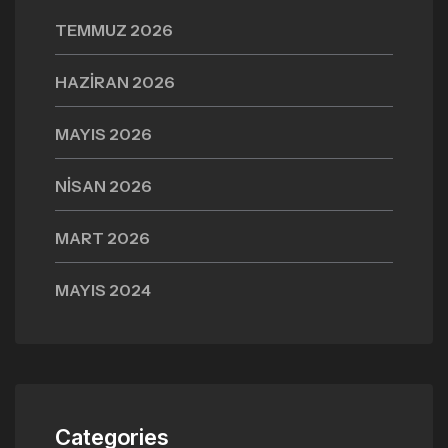
TEMMUZ 2026
HAZIRAN 2026
MAYIS 2026
NISAN 2026
MART 2026
MAYIS 2024
Categories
------------------------------------------------
__Exercise details__
Leave the pictures out and output the rest of the listing exactly.

__Solved problem__
TEMMUZ 2026
HAZIRAN 2026
MAYIS 2026
NISAN 2026
MART 2026
MAYIS 2024
Categories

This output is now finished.